* **GIVEN RECORDS**
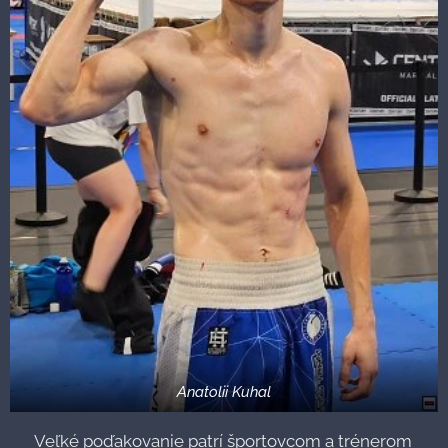
Anatolii Kuhal
🙏 Veľké poďakovanie patrí športovcom a trénerom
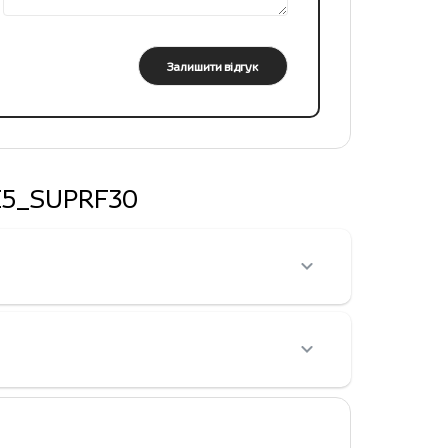
Залишити відгук
30E5_SUPRF30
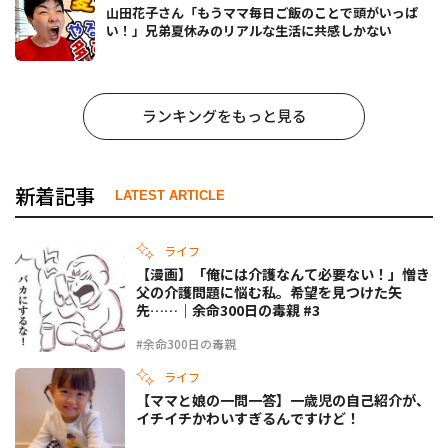
山田花子さん「もうママ毎日ご飯のことで頭がいっぱ
い！」兄弟夏休みのリアルな生活に共感しかない
ランキングをもっと見る
新着記事
LATEST ARTICLE
ライフ
【漫画】「俺には介護なんて必要ない！」憎き
父の介護問題に悩む私。希望を見つけた矢
先……｜余命300日の毒親 #3
#余命300日の毒親
ライフ
【ママと娘の一問一答】一歳児の自己紹介が、
イチイチかわいすぎるんですけど！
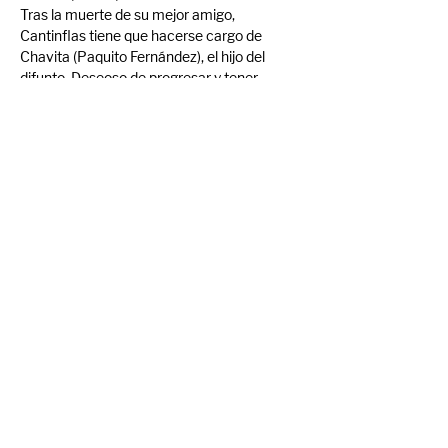
Tras la muerte de su mejor amigo, 
Cantinflas tiene que hacerse cargo de 
Chavita (Paquito Fernández), el hijo del 
difunto. Deseoso de progresar y tener 
dinero para mantener al niño, se pondrá a 
buscar trabajo como un loco, probando 
diversos empleos, pero se propone, sobre 
todo, satisfacer el mayor deseo de Chavita: 
tener una pelota, como los demás niños.
Compartir evento
© Mercado Cine Curto 2024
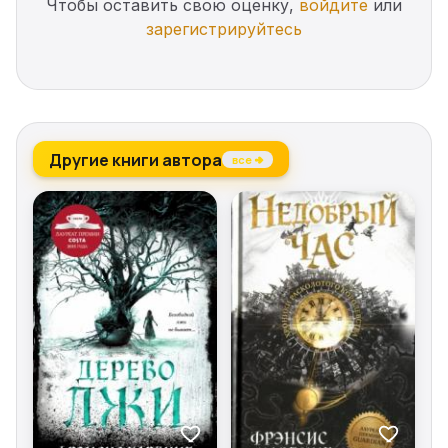
Чтобы оставить свою оценку,
войдите
или
зарегистрируйтесь
Другие книги автора
все →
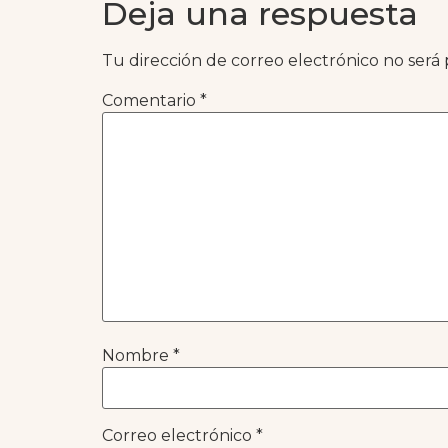
Deja una respuesta
Tu dirección de correo electrónico no será 
Comentario
*
Nombre
*
Correo electrónico
*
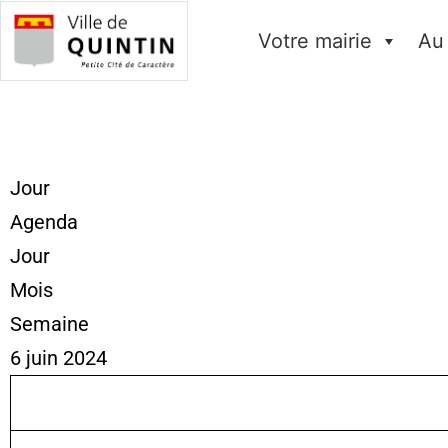
Votre mairie
Au
Jour
Agenda
Jour
Mois
Semaine
6 juin 2024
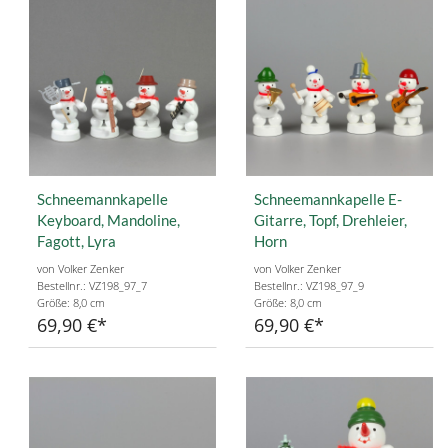
Schneemannkapelle
Schneemannkapelle E-
Keyboard, Mandoline,
Gitarre, Topf, Drehleier,
Fagott, Lyra
Horn
von Volker Zenker
von Volker Zenker
Bestellnr.: VZ198_97_7
Bestellnr.: VZ198_97_9
Größe: 8,0 cm
Größe: 8,0 cm
69,90 €
69,90 €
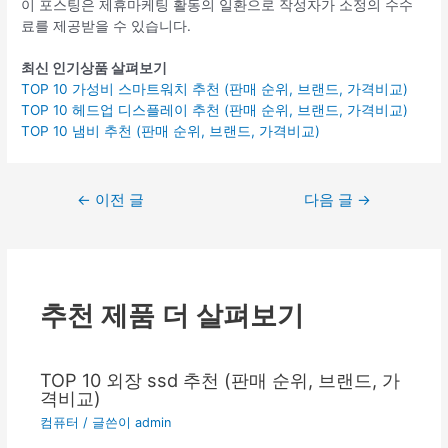
이 포스팅은 제휴마케팅 활동의 일환으로 작성자가 소정의 수수
료를 제공받을 수 있습니다.
최신 인기상품 살펴보기
TOP 10 가성비 스마트워치 추천 (판매 순위, 브랜드, 가격비교)
TOP 10 헤드업 디스플레이 추천 (판매 순위, 브랜드, 가격비교)
TOP 10 냄비 추천 (판매 순위, 브랜드, 가격비교)
글
←
이전 글
다음 글
→
탐
색
추천 제품 더 살펴보기
TOP 10 외장 ssd 추천 (판매 순위, 브랜드, 가
격비교)
컴퓨터
/ 글쓴이
admin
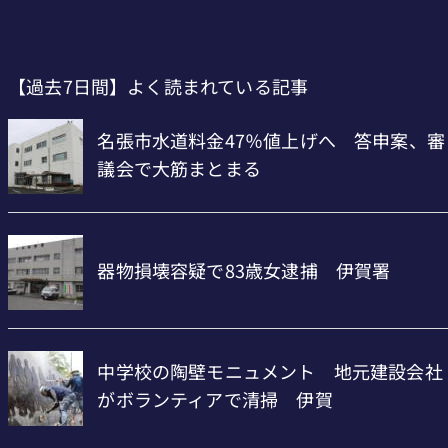
【過去7日間】よく読まれている記事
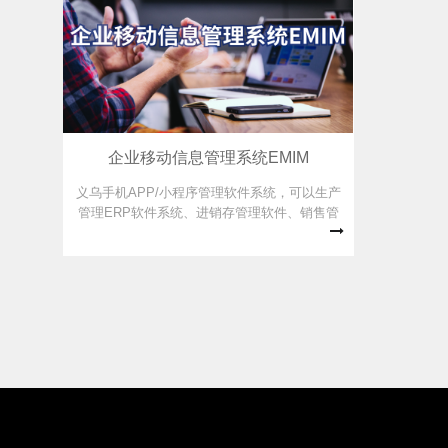
企业移动信息管理系统EMIM
义乌手机APP/小程序管理软件系统，可以生产
管理ERP软件系统、进销存管理软件、销售管
理软件、财务管理软件进行数据无缝对接，实
现手机端轻松管理。销售热线：0579-
89920075.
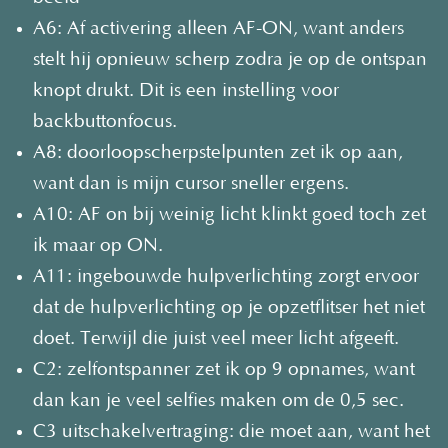
A6: Af activering alleen AF-ON, want anders
stelt hij opnieuw scherp zodra je op de ontspan
knopt drukt. Dit is een instelling voor
backbuttonfocus.
A8: doorloopscherpstelpunten zet ik op aan,
want dan is mijn cursor sneller ergens.
A10: AF on bij weinig licht klinkt goed toch zet
ik maar op ON.
A11: ingebouwde hulpverlichting zorgt ervoor
dat de hulpverlichting op je opzetflitser het niet
doet. Terwijl die juist veel meer licht afgeeft.
C2: zelfontspanner zet ik op 9 opnames, want
dan kan je veel selfies maken om de 0,5 sec.
C3 uitschakelvertraging: die moet aan, want het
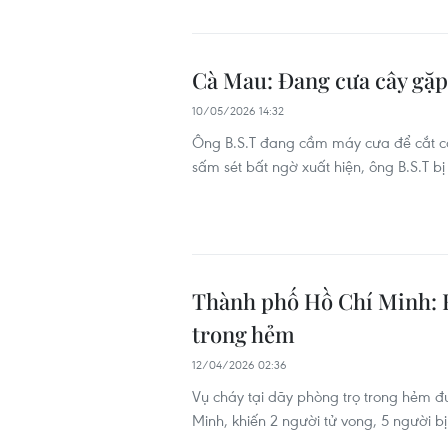
Cà Mau: Đang cưa cây gặp 
10/05/2026 14:32
Ông B.S.T đang cầm máy cưa để cắt câ
sấm sét bất ngờ xuất hiện, ông B.S.T bị
Thành phố Hồ Chí Minh: H
trong hẻm
12/04/2026 02:36
Vụ cháy tại dãy phòng trọ trong hẻm 
Minh, khiến 2 người tử vong, 5 người bị 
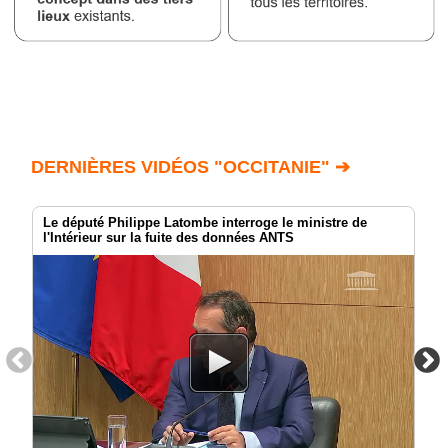
DERNIÈRES VIDÉOS "OCCITANIE" ➔
Le député Philippe Latombe interroge le ministre de
l'Intérieur sur la fuite des données ANTS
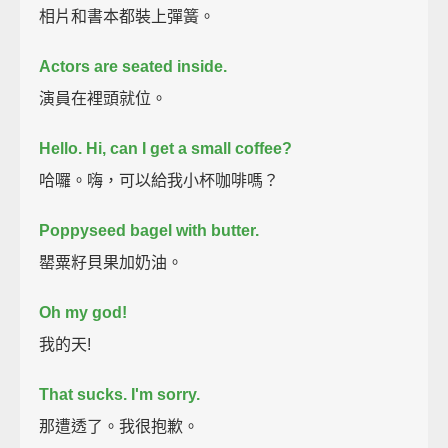
相片和書本都裝上彈簧。
Actors are seated inside.
演員在裡頭就位。
Hello. Hi, can I get a small coffee?
哈囉。嗨，可以給我小杯咖啡嗎？
Poppyseed bagel with butter.
罌粟籽貝果加奶油。
Oh my god!
我的天!
That sucks. I'm sorry.
那遭透了。我很抱歉。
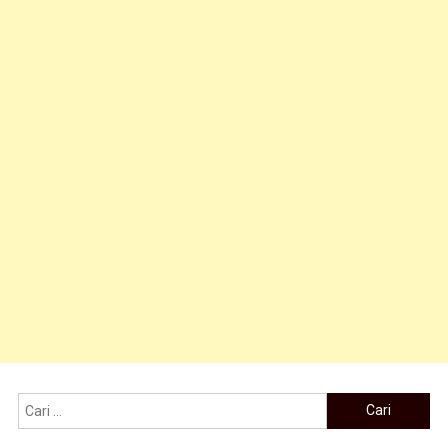
Cari untuk:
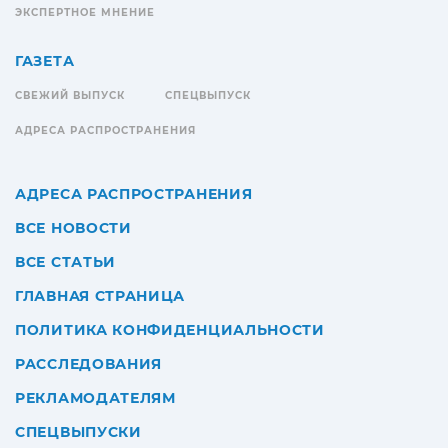
ЭКСПЕРТНОЕ МНЕНИЕ
ГАЗЕТА
СВЕЖИЙ ВЫПУСК
СПЕЦВЫПУСК
АДРЕСА РАСПРОСТРАНЕНИЯ
АДРЕСА РАСПРОСТРАНЕНИЯ
ВСЕ НОВОСТИ
ВСЕ СТАТЬИ
ГЛАВНАЯ СТРАНИЦА
ПОЛИТИКА КОНФИДЕНЦИАЛЬНОСТИ
РАССЛЕДОВАНИЯ
РЕКЛАМОДАТЕЛЯМ
СПЕЦВЫПУСКИ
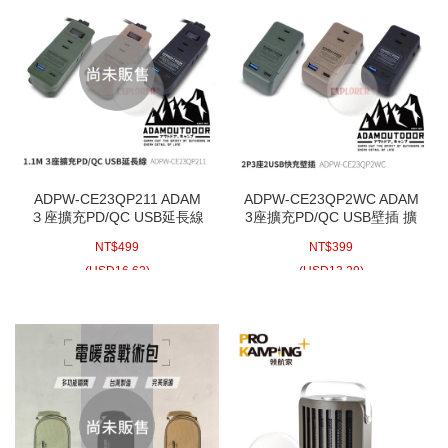
ADPW-CE23QP211 ADAM
ADPW-CE23QP2WC ADAM
３座擴充PD/QC USB延長線
3座擴充PD/QC USB壁插 擴
1.1M USB 擴充 插座 轉接頭
充 快充 USB 插座 轉接頭
NT$
499
NT$
399
黑 綠 沙色 風格露營 露營美學
工業風 軍風 延長線 居家 露營
(
USD
16.62)
(
USD
13.29)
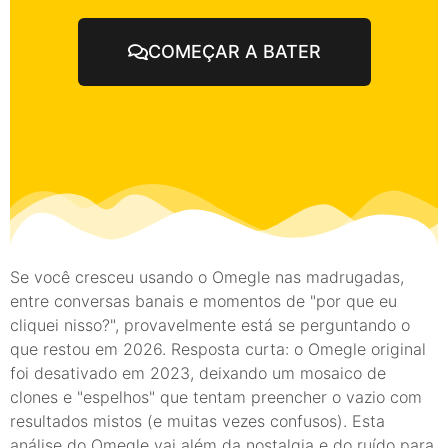
COMEÇAR A BATER
Se você cresceu usando o Omegle nas madrugadas,
entre conversas banais e momentos de "por que eu
cliquei nisso?", provavelmente está se perguntando o
que restou em 2026. Resposta curta: o Omegle original
foi desativado em 2023, deixando um mosaico de
clones e "espelhos" que tentam preencher o vazio com
resultados mistos (e muitas vezes confusos). Esta
análise do Omegle vai além da nostalgia e do ruído para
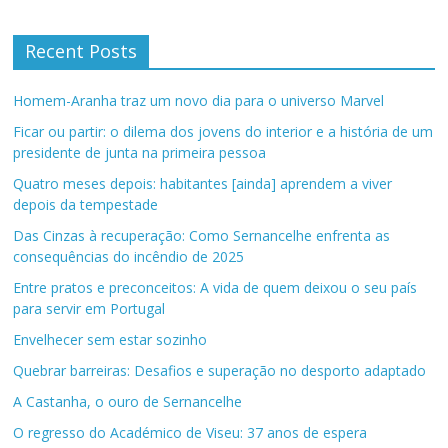
Recent Posts
Homem-Aranha traz um novo dia para o universo Marvel
Ficar ou partir: o dilema dos jovens do interior e a história de um
presidente de junta na primeira pessoa
Quatro meses depois: habitantes [ainda] aprendem a viver
depois da tempestade
Das Cinzas à recuperação: Como Sernancelhe enfrenta as
consequências do incêndio de 2025
Entre pratos e preconceitos: A vida de quem deixou o seu país
para servir em Portugal
Envelhecer sem estar sozinho
Quebrar barreiras: Desafios e superação no desporto adaptado
A Castanha, o ouro de Sernancelhe
O regresso do Académico de Viseu: 37 anos de espera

* **WORK ORDER**
Output the records above as they stand, from the first line to the line with "diversos empleos, pero se propone, sobre", inclusive, and exclude the pictures.

* **WRITTEN ANSWER**
Anatolii Kuhal
🙏 Veľké poďakovanie patrí športovcom a trénerom
Залишити відгук
30E5_SUPRF30
山田花子さん「もうママ毎日ご飯のことで頭がいっぱ
い！」兄弟夏休みのリアルな生活に共感しかない
ランキングをもっと見る
新着記事
LATEST ARTICLE
ライフ
【漫画】「俺には介護なんて必要ない！」憎き
父の介護問題に悩む私。希望を見つけた矢
先……｜余命300日の毒親 #3
#余命300日の毒親
ライフ
【ママと娘の一問一答】一歳児の自己紹介が、
イチイチかわいすぎるんですけど！
Tras la muerte de su mejor amigo, 
Cantinflas tiene que hacerse cargo de 
Chavita (Paquito Fernández), el hijo del 
difunto. Deseoso de progresar y tener 
dinero para mantener al niño, se pondrá a 
buscar trabajo como un loco, probando 
diversos empleos, pero se propone, sobre 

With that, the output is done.